Moreover, another area worth significant tax savings on your return is calculating and planning your business asset deprecation correctly. I have had to amend many returns to correct their depreciation schedules. It is important you keep your purchase documentation for business assets and allow your tax professional to determine the best course of action in preparing your depreciation schedules. Many times, if I have a start-up business, it is more advantageous to depreciate business assets rather than taking a Section 179 expense deduction. If your business is showing a loss even before you have calculated depreciation, it is probably not in your best interest to expense the asset.
Finally, cost basis tracking on rental properties is another area where I see common mistakes. This is especially evident with converted personal to rental property. If you convert your home from a personal residence to a rental, your basis for depreciation is either the FMV (Fair Market Value) or adjusted basis at the time the property was converted. The adjusted basis is the original purchase price of the home in addition to many improvements and purchasing expenses. The basis for your rental property is the lower of these numbers (current FMV or adjusted cost basis).
Unless you have a very simple tax return, I strongly encourage you to seek out the advice of a competent professional. Tax preparation work is very tricky and can cost you in the long run if it is not done correctly. If you have capital gains, business depreciation or rental property on your return, I would consult with either a CPA or Enrolled Agent before filing your own return.
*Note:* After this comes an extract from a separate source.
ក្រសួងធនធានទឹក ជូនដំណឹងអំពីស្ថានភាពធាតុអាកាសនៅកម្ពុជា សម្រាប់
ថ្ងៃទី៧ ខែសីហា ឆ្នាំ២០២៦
The value of a good professional should far outweigh any fee they may charge.
Proactive Tax Planning Strategies
Many people fail to plan when it comes to taxes. You can save significant amounts of money regarding your tax liability if you are willing to be plan. Below you will find some proactive tax planning strategies:
1. Learn the range for the marginal tax brackets. You can find these at http://taxes.about.com/od/preparingyourtaxes/a/tax-rates_2.htm. With some planning, you may be able to reduce your taxable income so as to be taxed at a lower marginal rate.
2. Evaluate your investments and make sure you not only have them allocated appropriately, but also determine if they are in the most tax-efficient vehicle. See previous blog entry regarding asset location at http://stepbystepfinancial.org/blog/2009/06/14/asset-location-an-often-overlooked-aspect-of-investing/
3. Fund your available retirement plans as much as possible. Don’t just contribute what the company gives you as a match!
4. Document the non-cash charitable contributions you make to organizations, such as Goodwill and Salvation Army. You give more than you realize.
5. Keep track of miles for business, unreimbursed employee expenses, charity and medical.
6. Use your investment losses in your non-retirement accounts to offset gains.
7. Be mindful of potential state tax deductions for contributions to 529 college savings plans.
8. Consider Donor Advised Funds for charitable purposes.
There are many other potential tax planning strategies so I encourage you to speak to your tax professional for ideas and suggestions. Tax preparation is nothing other than “documenting history.” Tax planning is where the real money is saved. I encourage you to take some time before the end of the year to see how you can proactively plan to reduce your 2010 tax liability.